4. Cette action de grâces pour ce qui vient de se passer non seulement les fortifie, mais encore leur donne du courage. « Or, nous étions dans le vaisseau deux cent soixante-seize personnes en tout ». C’est de tout ce monde qu’il a dit : Il ne périra pas, d’entre a vous, une seule âme ». Cette prédiction qu’ils seront tous sauvés, ne peut partir que d’une âme qui est en possession d’une certitude pleine et entière. « Quand ils furent rassasiés, ils soulagèrent le vaisseau en jetant le blé dans la mer ». Avez-vous remarqué qu’ils ne croient Paul qu’en ce qui concerne le conseil qu’il leur a donné de prendre de la nourriture, et que déjà, ils s’en rapportaient tellement à Paul pour tout le reste, qu’ils jetaient le blé dans la mer. Voyez comme ils se laissent aller, dans leurs actions, à des sentiments tout humains, sans que Paul les en empêche. « Le jour étant venu, ils lâchèrent les attaches du gouvernail… Et les soldats étaient d’avis de tuer les prisonniers ». Ne pensez-vous pas qu’en cela encore ceux-ci auront été reconnaissants envers Paul ? En effet, c’est à cause de lui que le centenier ne permit pas qu’on les tuât. Et ce qui me fait croire plue ces hommes étaient évidemment des scélérats, c’est qu’on se décide à les mettre à mort de préférence aux autres. Mais on n’en fit rien, parce qu’on en fut empêché par le centenier : les uns donc se sauvèrent à la nage, les autres sur des radeaux ; de sorte qu’il n’y eut pas un seul des passagers qui n’échappât à la mort, et que la prophétie reçut enfin son accomplissement, bien que sans éclat, quant à la durée du temps écoulé : en effet, ce n’était pas plusieurs années à l’avance que Paul avait prédit ces événements, mais il s’était contenté de suivre comme pas à pas la marche naturelle des choses. Tout ici dépassait les espérances purement humaines, et ce ne fut qu’au prix de leur, propre délivrance qu’ils apprirent qui il était. On dira peut-être : mais pourquoi n’a-t-il pas sauvé aussi le navire ?

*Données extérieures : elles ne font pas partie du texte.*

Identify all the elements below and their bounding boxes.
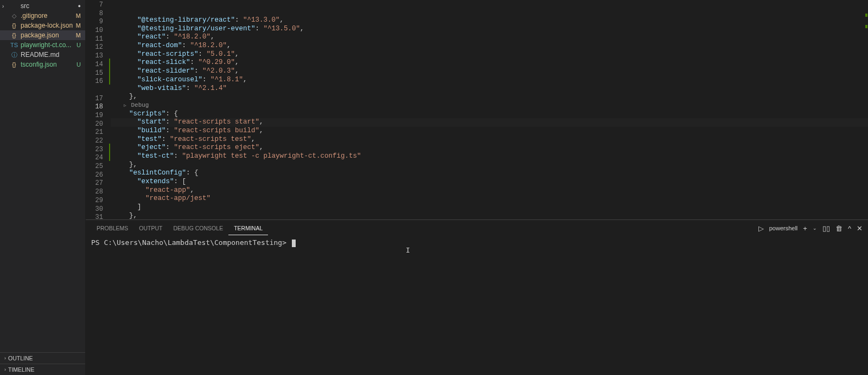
file-item-src[interactable]: ›src● bbox=[0, 1, 85, 11]
chevron-down-icon[interactable]: ⌄ bbox=[813, 225, 817, 231]
git-status-badge: M bbox=[76, 22, 83, 29]
shell-label[interactable]: powershell bbox=[769, 225, 798, 231]
kill-terminal-icon[interactable]: 🗑 bbox=[835, 224, 843, 232]
code-line[interactable]: "@testing-library/react": "^13.3.0", bbox=[111, 16, 868, 25]
code-line[interactable]: "react-dom": "^18.2.0", bbox=[111, 42, 868, 50]
file-list: ›src●◇.gitignoreM{}package-lock.jsonM{}p… bbox=[0, 0, 85, 352]
bottom-panel: PROBLEMSOUTPUTDEBUG CONSOLETERMINAL ▷ po… bbox=[86, 219, 868, 375]
maximize-panel-icon[interactable]: ^ bbox=[848, 224, 851, 232]
file-name-label: README.md bbox=[21, 51, 83, 59]
code-line[interactable]: "build": "react-scripts build", bbox=[111, 127, 868, 135]
code-line[interactable]: "react-scripts": "5.0.1", bbox=[111, 50, 868, 59]
panel-actions: ▷ powershell + ⌄ ▯▯ 🗑 ^ ✕ bbox=[758, 224, 863, 232]
file-name-label: playwright-ct.co... bbox=[21, 41, 76, 49]
code-area[interactable]: "@testing-library/react": "^13.3.0", "@t… bbox=[111, 0, 868, 219]
terminal-prompt: PS C:\Users\Nacho\LambdaTest\ComponentTe… bbox=[91, 238, 286, 247]
panel-tab-output[interactable]: OUTPUT bbox=[133, 222, 168, 235]
file-explorer-sidebar: ›src●◇.gitignoreM{}package-lock.jsonM{}p… bbox=[0, 0, 86, 375]
close-panel-icon[interactable]: ✕ bbox=[857, 224, 863, 232]
terminal-profile-icon[interactable]: ▷ bbox=[758, 224, 764, 232]
git-status-badge: U bbox=[76, 61, 83, 68]
file-type-icon: {} bbox=[10, 61, 18, 68]
chevron-right-icon: › bbox=[4, 355, 6, 361]
code-line[interactable]: "start": "react-scripts start", bbox=[111, 118, 868, 127]
file-name-label: .gitignore bbox=[21, 12, 76, 20]
file-item-package-json[interactable]: {}package.jsonM bbox=[0, 30, 85, 40]
git-status-badge: M bbox=[76, 32, 83, 38]
file-item--gitignore[interactable]: ◇.gitignoreM bbox=[0, 11, 85, 21]
panel-tab-debug-console[interactable]: DEBUG CONSOLE bbox=[168, 222, 229, 235]
file-type-icon: TS bbox=[10, 42, 18, 48]
git-gutter-modified bbox=[109, 152, 110, 161]
code-line[interactable]: "@testing-library/user-event": "^13.5.0"… bbox=[111, 25, 868, 34]
text-cursor-icon: I bbox=[406, 246, 406, 256]
git-status-badge: M bbox=[76, 12, 83, 19]
terminal-cursor bbox=[292, 240, 296, 247]
codelens-debug[interactable]: ▷ Debug bbox=[111, 101, 868, 110]
new-terminal-icon[interactable]: + bbox=[803, 224, 807, 232]
terminal-body[interactable]: PS C:\Users\Nacho\LambdaTest\ComponentTe… bbox=[86, 236, 868, 375]
chevron-right-icon: › bbox=[4, 367, 6, 372]
code-line[interactable]: "extends": [ bbox=[111, 178, 868, 186]
line-number-gutter: 78910111213141516 1718192021222324252627… bbox=[86, 0, 111, 219]
code-line[interactable]: }, bbox=[111, 212, 868, 219]
git-status-badge: U bbox=[76, 42, 83, 48]
file-item-playwright-ct-co---[interactable]: TSplaywright-ct.co...U bbox=[0, 40, 85, 50]
code-line[interactable]: "test": "react-scripts test", bbox=[111, 135, 868, 144]
code-line[interactable]: "eject": "react-scripts eject", bbox=[111, 144, 868, 152]
split-terminal-icon[interactable]: ▯▯ bbox=[822, 224, 830, 232]
code-line[interactable]: }, bbox=[111, 93, 868, 101]
outline-section[interactable]: › OUTLINE bbox=[0, 352, 85, 364]
code-line[interactable]: "eslintConfig": { bbox=[111, 169, 868, 178]
editor-pane: 78910111213141516 1718192021222324252627… bbox=[86, 0, 868, 219]
file-type-icon: {} bbox=[10, 32, 18, 38]
outline-label: OUTLINE bbox=[8, 355, 33, 361]
code-line[interactable]: "react-slick": "^0.29.0", bbox=[111, 59, 868, 67]
chevron-right-icon: › bbox=[2, 3, 4, 9]
minimap-scrollbar[interactable] bbox=[861, 0, 868, 219]
code-line[interactable]: ] bbox=[111, 203, 868, 212]
panel-tab-terminal[interactable]: TERMINAL bbox=[228, 222, 268, 235]
git-gutter-modified bbox=[109, 76, 110, 85]
code-line[interactable]: "test-ct": "playwright test -c playwrigh… bbox=[111, 152, 868, 161]
file-name-label: package.json bbox=[21, 31, 76, 39]
code-line[interactable]: "react-app/jest" bbox=[111, 195, 868, 203]
file-name-label: package-lock.json bbox=[21, 22, 76, 29]
code-line[interactable]: "react-slider": "^2.0.3", bbox=[111, 67, 868, 76]
file-type-icon: {} bbox=[10, 22, 18, 29]
code-line[interactable]: "web-vitals": "^2.1.4" bbox=[111, 85, 868, 93]
file-type-icon: ◇ bbox=[10, 12, 18, 20]
file-item-tsconfig-json[interactable]: {}tsconfig.jsonU bbox=[0, 60, 85, 69]
code-line[interactable]: "react": "^18.2.0", bbox=[111, 33, 868, 42]
file-item-package-lock-json[interactable]: {}package-lock.jsonM bbox=[0, 21, 85, 30]
git-status-badge: ● bbox=[78, 3, 83, 9]
timeline-section[interactable]: › TIMELINE bbox=[0, 364, 85, 375]
file-name-label: src bbox=[21, 2, 78, 10]
git-gutter-modified bbox=[109, 67, 110, 76]
panel-tab-problems[interactable]: PROBLEMS bbox=[91, 222, 133, 235]
file-item-readme-md[interactable]: ⓘREADME.md bbox=[0, 50, 85, 60]
file-name-label: tsconfig.json bbox=[21, 61, 76, 68]
code-line[interactable]: "slick-carousel": "^1.8.1", bbox=[111, 76, 868, 85]
minimap-change-marker bbox=[865, 25, 867, 28]
git-gutter-modified bbox=[109, 59, 110, 67]
code-line[interactable]: "scripts": { bbox=[111, 110, 868, 119]
panel-tab-bar: PROBLEMSOUTPUTDEBUG CONSOLETERMINAL ▷ po… bbox=[86, 220, 868, 236]
git-gutter-modified bbox=[109, 144, 110, 152]
timeline-label: TIMELINE bbox=[8, 366, 34, 373]
file-type-icon: ⓘ bbox=[10, 51, 18, 59]
code-line[interactable]: }, bbox=[111, 161, 868, 170]
minimap-change-marker bbox=[865, 14, 867, 17]
code-line[interactable]: "react-app", bbox=[111, 186, 868, 195]
main-area: 78910111213141516 1718192021222324252627… bbox=[86, 0, 868, 375]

Pour qu’ils sussent bien à quels dangers ils venaient d’échapper, et parce que rien n’arrivait ici par l’effet d’un secours purement humain, mais par la main de Dieu qui les a sauvés, bien qu’ils n’aient plus de navire. Ainsi les justes, dans le déchaînement même des tempêtes, au milieu des flots d’une mer en courroux, non seulement ne souffrent aucun mal, mais encore ont le pouvoir de sauver ceux qui sont avec eux. Si ces prisonniers, après que le navire a été ballotté par les flots et a fait naufrage, ont été sauvés par Paul, songez combien on doit s’estimer heureux de posséder dans sa maison un saint homme ; car sur cette terre, bien des tempêtes tout autrement terribles que celles-là, se déchaînent sur nous ; mais Dieu peut nous sauver, pourvu que nous écoutions les saints, comme firent ces prisonniers, pourvu que nous lassions ce qu’ils nous prescrivent. Et ils ne sont pas sauvés purement et simplement, mais encore ils ont porté avec eux la foi dans le monde. Bien qu’un saint soit enchaîné, il opère encore de plus grandes choses que ceux qui sont libres. Et remarquez que c’est ce qui arrive ici. Le centenier, tout libre qu’il était de ses mouvements, avait besoin de cet homme enchaîné ; le pilote, si expérimenté dans son art, avait besoin de celui qui n’entendait rien à cet art, et qui, en réalité, était en ce moment le vrai pilote.
En effet, ce n’était pas ce navire-là, mais l’Église universelle qu’il gouvernait, non à l’aide d’un art tout humain, mais en vertu d’une science toute spirituelle, après avoir appris ce gouvernement de Celui qui est aussi le maître de la mer. Pour ce navire, il y a aussi bien des écueils, bien des flots soulevés, bien des souffles de malice a Ce n’est que combats au-dehors, que frayeurs au dedans ». De sorte que le véritable pilote, c’était lui.